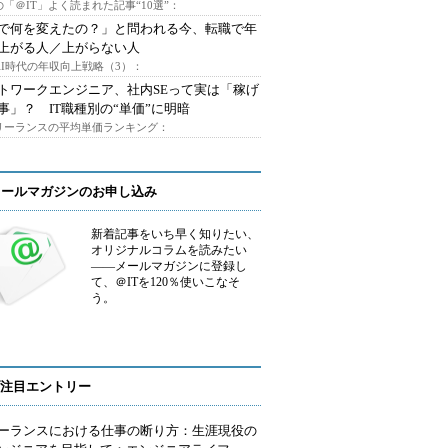
「＠IT」よく読まれた記事“10選”：
Iで何を変えたの？」と問われる今、転職で年
上がる人／上がらない人
AI時代の年収向上戦略（3）：
トワークエンジニア、社内SEって実は「稼げ
事」？ IT職種別の“単価”に明暗
フリーランスの平均単価ランキング：
メールマガジンのお申し込み
新着記事をいち早く知りたい、
オリジナルコラムを読みたい
――メールマガジンに登録し
て、＠ITを120％使いこなそ
う。
注目エントリー
ーランスにおける仕事の断り方：生涯現役の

- Required work
For this exercise, write the listing out again exactly, excluding all images.

- Reply
「＠IT」よく読まれた記事“10選”：
Iで何を変えたの？」と問われる今、転職で年
上がる人／上がらない人
AI時代の年収向上戦略（3）：
トワークエンジニア、社内SEって実は「稼げ
事」？ IT職種別の“単価”に明暗
フリーランスの平均単価ランキング：
メールマガジンのお申し込み
新着記事をいち早く知りたい、
オリジナルコラムを読みたい
――メールマガジンに登録し
て、＠ITを120％使いこなそ
う。
注目エントリー
ーランスにおける仕事の断り方：生涯現役の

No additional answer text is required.